When describing how his disciples should serve the needy, Jesus told a parable about a Good Samaritan who rescued a traveler who had been robbed and left for dead.
This businessman didn't care that his act of kindness took place in public and that the injured man didn't share his faith.
This raises an haunting question for those involved in the church-state struggles surrounding the Health and Human Services mandate requiring most religious institutions to offer their employees, and often students, health-insurance plans covering sterilizations and all FDA-approved contraceptives, including "morning-after pills."
As Sister Mary Ann Walsh of the U.S. Conference of Catholic Bishops noted in an online memo: "HHS has such a narrow standard as to who operates a religious ministry, Jesus himself couldn't pass muster."
After all, the Good Samaritan wasn't ordained and didn't work for a church or a non-profit ministry, noted Stanley Carlson-Thies, president of the Institutional Religious Freedom Alliance. He spoke during a recent religion-and-politics symposium at Calvin College in Grand Rapids, Mich., which was streamed online.
Also, this businessman provided food and health care and the "very point of the story" is that he "cared for the injured man even though ... the man was of a different religion," stressed Carlson-Thies. Today, it would appear that any ministry that follows Jesus "by giving a cup of cold water to anyone who needs it, including those of other or no religion ... has put itself outside the category of a religious employer."
After all, the HHS mandate only recognizes the conscience rights of employers if they "fit a particular tax code definition that applies only to churches and their closely controlled affiliates," he said. These non-profit employers must have the "inculcation of religious values" as their goal, primarily employ persons who share their "religious tenets" and primarily serve persons who share those same tenets.
The mandate has created a legal storm. Critics are asking whether the White House is promoting a two-tier approach to the First Amendment -- with "freedom of worship" favored over a broader right to the "free exercise" of religious liberty. Currently, an unprecedented number of lawsuits against the federal government -- 54 cases with more than 160 plaintiffs -- are creeping through the courts.
Meanwhile, noted Carlson-Thies, some branches of the government seem confused about what forms of religious work they want to encourage in public life.
For example, if leaders of religious organizations want to fit into the exempt category under the HHS mandate, they must be willing to violate the federal rules governing the faith-based initiative that seeks to promote cooperation between religious groups and the state. After all, he said, the faith-based initiative "requires groups that receive federal dollars to serve everyone, without regard to faith."
But there are complications that mandate opponents must acknowledge, said political scientist Leah Seppanen Anderson, responding to Carlson-Thies. For example, many schools, hospitals and social agencies that retain some ties to religious bodies also are willing to hire employees, and admit students, that do not affirm their doctrines or practice their faith.

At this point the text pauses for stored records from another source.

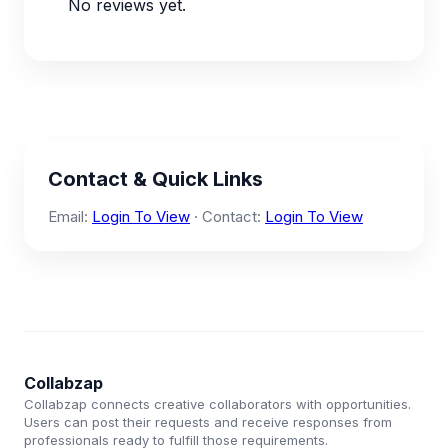
No reviews yet.
Contact & Quick Links
Email:
Login To View
· Contact:
Login To View
Collabzap
Collabzap connects creative collaborators with opportunities.
Users can post their requests and receive responses from
professionals ready to fulfill those requirements.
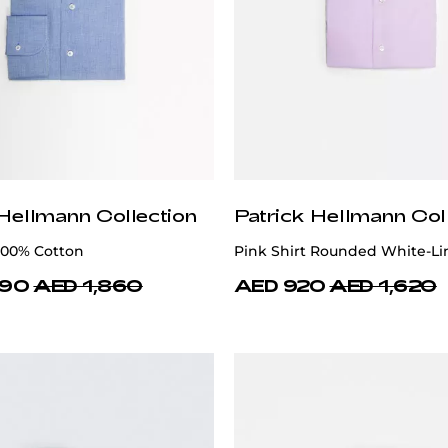
 Hellmann Collection
Patrick Hellmann Col
 100% Cotton
Pink Shirt Rounded White-Li
490
AED 1,860
AED 920
AED 1,620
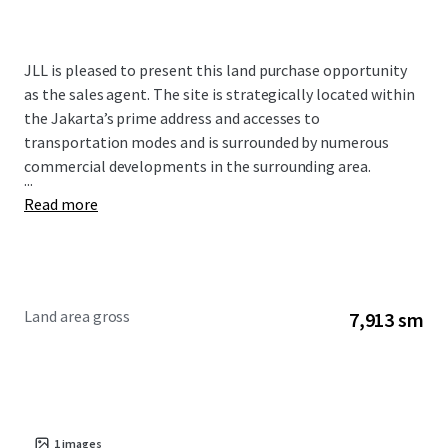
JLL is pleased to present this land purchase opportunity
as the sales agent. The site is strategically located within
the Jakarta’s prime address and accesses to
transportation modes and is surrounded by numerous
commercial developments in the surrounding area.
...
Read more
Land area gross
7,913 sm
1
images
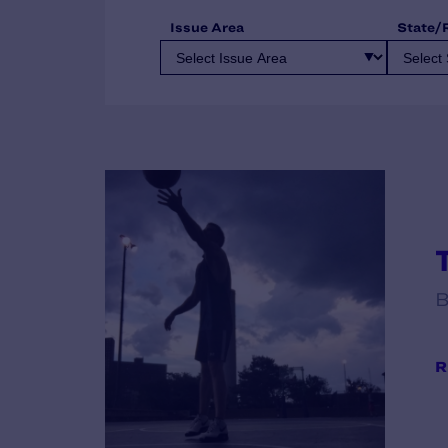
Issue Area
State/
B
R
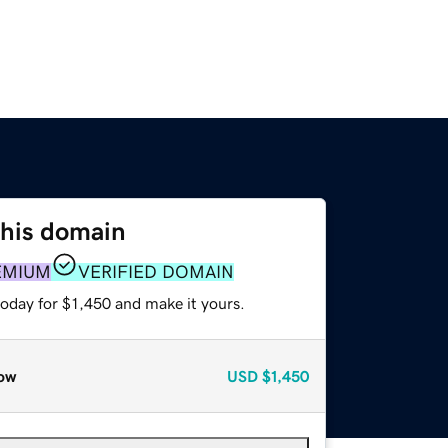
this domain
EMIUM
VERIFIED DOMAIN
today for $1,450 and make it yours.
ow
USD
$1,450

Anderson noted that she teaches at Wheaton College and willingly signs a covenant expressing support for this evangelical school's approach to life and faith. However, this is not the case on campuses such as Georgetown University and the University of Notre Dame. Many women work, study and teach there and have not signed doctrinal covenants.
"What about these women, then? Why does the religious freedom of these organizations, who choose to hire people who do not ... necessarily share their religious values and convictions" matter so much, she asked, but "these women either have their religious freedom limited or their health-care options limited?"
It would be better, she said, if American public life continued to welcome many different religious perspectives on these kinds of divisive issues, but "that may not be the reality."
In the end, stressed Carlson-Thies, that kind of broad civic tolerance is what must be defended.
"To my mind," he said, "this is the most significant religious freedom challenge in our country in our time -- to struggle against these restrictive trends in order to preserve the freedom of faith-based organizations to serve the public in a countercultural way, to follow what they believe God calls them to do even when those practices differ from the popular consensus."